Chris Webb's BI Blog

Analysis Services, MDX, PowerPivot, DAX and anything BI-related

Calculating Ages In MDX

with 5 comments

One area where I see people have a lot of problems when they’re learning MDX is when they are working with dates. SQL has a lot of great functionality for working with dates while MDX, to be honest, does not – therefore people tie themselves in knots writing complex MDX expressions (which often don’t perform all that well) to recreate what they would do in SQL. However, as is often the case with MDX, approaching the questions from a completely different angle yields much better results.

For example, let’s imagine that you wanted to calculate the age in years of any customer on any given date. Using the Adventure Works cube you have a Date dimension, which will be how you want to select the date that the age is to be calculated at; there is also, on the Customer dimension, an attribute called Birth Date that gives you each customer’s date of birth. You need a calculated measure that calculates the age of each customer for any date selected on the Date dimension.

If you think about this as a SQL date problem, you’ll probably want to use functions like DateDiff() – one of the VBA functions that is available in MDX (but is not native MDX). The following article shows how DateDiff() and other VBA functions can be used to calculate ages in VBA code:
http://msdn.microsoft.com/en-us/library/aa227466(v=vs.60).aspx

Here’s a query showing how this calculation can be implemented in MDX:

with

--calculate the difference between the years of the 

--current date and the customer's birth date

member measures.yeardiff as

DateDiff("yyyy",

[Customer].[Customer].currentmember.properties("Birth Date", typed),

[Date].[Date].currentmember.member_value

)

--calculate a value which is the month number

--multiplied by 100 plus the day number of the month

--for the current date

member measures.datemonthday as

(month([Date].[Date].currentmember.member_value) * 100)

+

day([Date].[Date].currentmember.member_value)

--calculate a value which is the month number

--multiplied by 100 plus the day number of the month

--for the customer birth date

member measures.birthmonthday as

(month([Customer].[Customer].currentmember.properties("Birth Date", typed)) * 100)

+

day([Customer].[Customer].currentmember.properties("Birth Date", typed))

 

--calculate customer age as the difference in years

--minus 1 if the customer's birthday this year is

--after the current date

member measures.customerage as

measures.yeardiff -

iif(measures.datemonthday>=measures.birthmonthday,0,1)

 

select

--return all dates in 2002 on columns

descendants(

[Date].[Calendar].[Calendar Year].&[2002],

[Date].[Calendar].[Date])

on 0,

--return all customers in Coff's Harbour on rows

descendants(

[Customer].[Customer Geography].[City].&[Coffs Harbour]&[NSW],

[Customer].[Customer Geography].[Customer])

on 1

from

[Adventure Works]

where(measures.customerage)

The output of the query is this:

image

On my laptop this query, which returns 365 columns and 106 rows, returns in around 3.5 seconds. A few things to point out:

  • I’m using the .Member_Value function instead of the .MemberValue function to get the typed date value associated with each date, as Bill Anton’s recent blog post points out that it is marginally faster.
  • I’m using .Properties(“Birth Date”, typed) to get the typed date value for each customer’s birth date. If I set the ValueColumn property on the Customer attribute of the Customer dimension, or enabled the hierarchy on the Birth Date attribute, I would be able to use .Member_Value here too and get a very minor performance improvement.
  • Most of time spent by the query is taken by the yeardiff calculated member, which uses the DateDiff() function. This isn’t surprising because calling any VBA function in MDX is expensive and something to be avoided.
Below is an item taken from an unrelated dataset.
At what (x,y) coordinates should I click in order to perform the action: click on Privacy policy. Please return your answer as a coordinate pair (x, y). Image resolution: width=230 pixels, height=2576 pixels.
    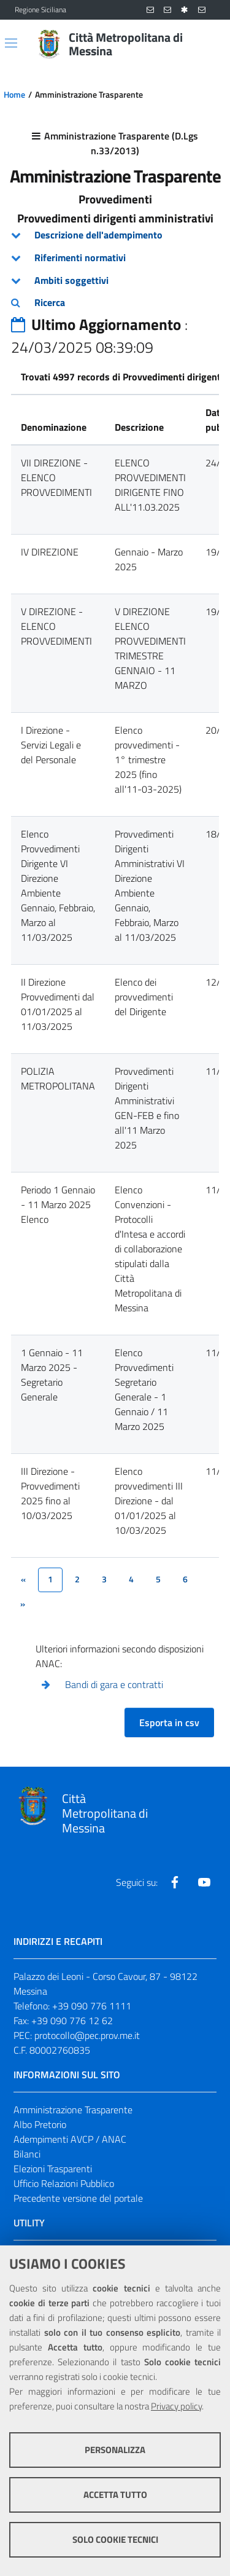
    Looking at the image, I should click on (176, 2406).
Performance here is ok, but we can do better. The most important thing to do when tuning any MDX calculation is to try to pre-calculate as much as possible. In this case there are two calculations we can move out of MDX into the structure of the cube:

  • The DateDiff() function here just calculates the difference between the years of the two dates. Therefore if you create a new attribute on the Customer dimension to hold the integer representing the year of the customer’s birth date, and use the existing Calendar Year attribute on the Date dimension, you can avoid using DateDiff() completely and do a simple subtraction.
  • Likewise, rather than calculating the combination of month and date in the MDX, these values can be pre-calculated in the dimension and then accessed as properties.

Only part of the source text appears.